**Activity:** Set down the data below in full and exactly, minus the pictures.

**Input:**
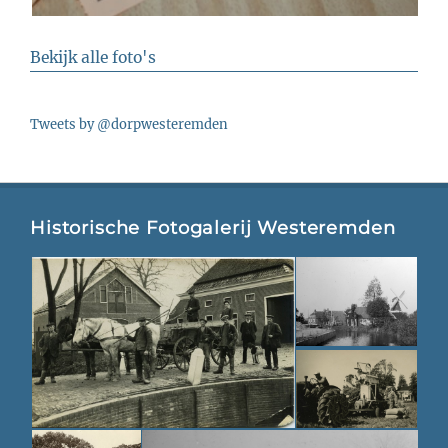
Bekijk alle foto's
Tweets by @dorpwesteremden
Historische Fotogalerij Westeremden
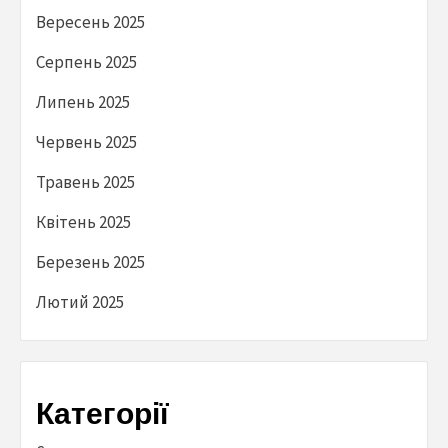
Вересень 2025
Серпень 2025
Липень 2025
Червень 2025
Травень 2025
Квітень 2025
Березень 2025
Лютий 2025
Категорії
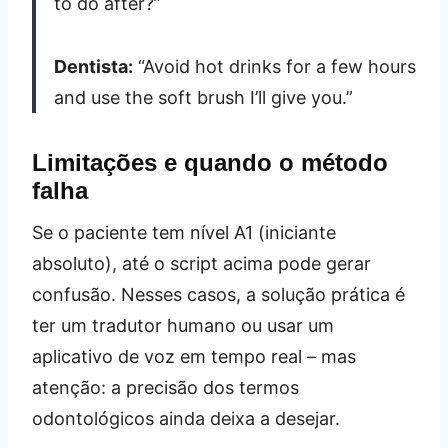
to do after?”
Dentista:
“Avoid hot drinks for a few hours
and use the soft brush I’ll give you.”
Limitações e quando o método
falha
Se o paciente tem nível A1 (iniciante
absoluto), até o script acima pode gerar
confusão. Nesses casos, a solução prática é
ter um tradutor humano ou usar um
aplicativo de voz em tempo real – mas
atenção: a precisão dos termos
odontológicos ainda deixa a desejar.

**Solution to this problem:**
Bekijk alle foto's
Tweets by @dorpwesteremden
Historische Fotogalerij Westeremden
Вересень 2025
Серпень 2025
Липень 2025
Червень 2025
Травень 2025
Квітень 2025
Березень 2025
Лютий 2025
Категорії
to do after?”
Dentista:
“Avoid hot drinks for a few hours
and use the soft brush I’ll give you.”
Limitações e quando o método
falha
Se o paciente tem nível A1 (iniciante
absoluto), até o script acima pode gerar
confusão. Nesses casos, a solução prática é
ter um tradutor humano ou usar um
aplicativo de voz em tempo real – mas
atenção: a precisão dos termos
odontológicos ainda deixa a desejar.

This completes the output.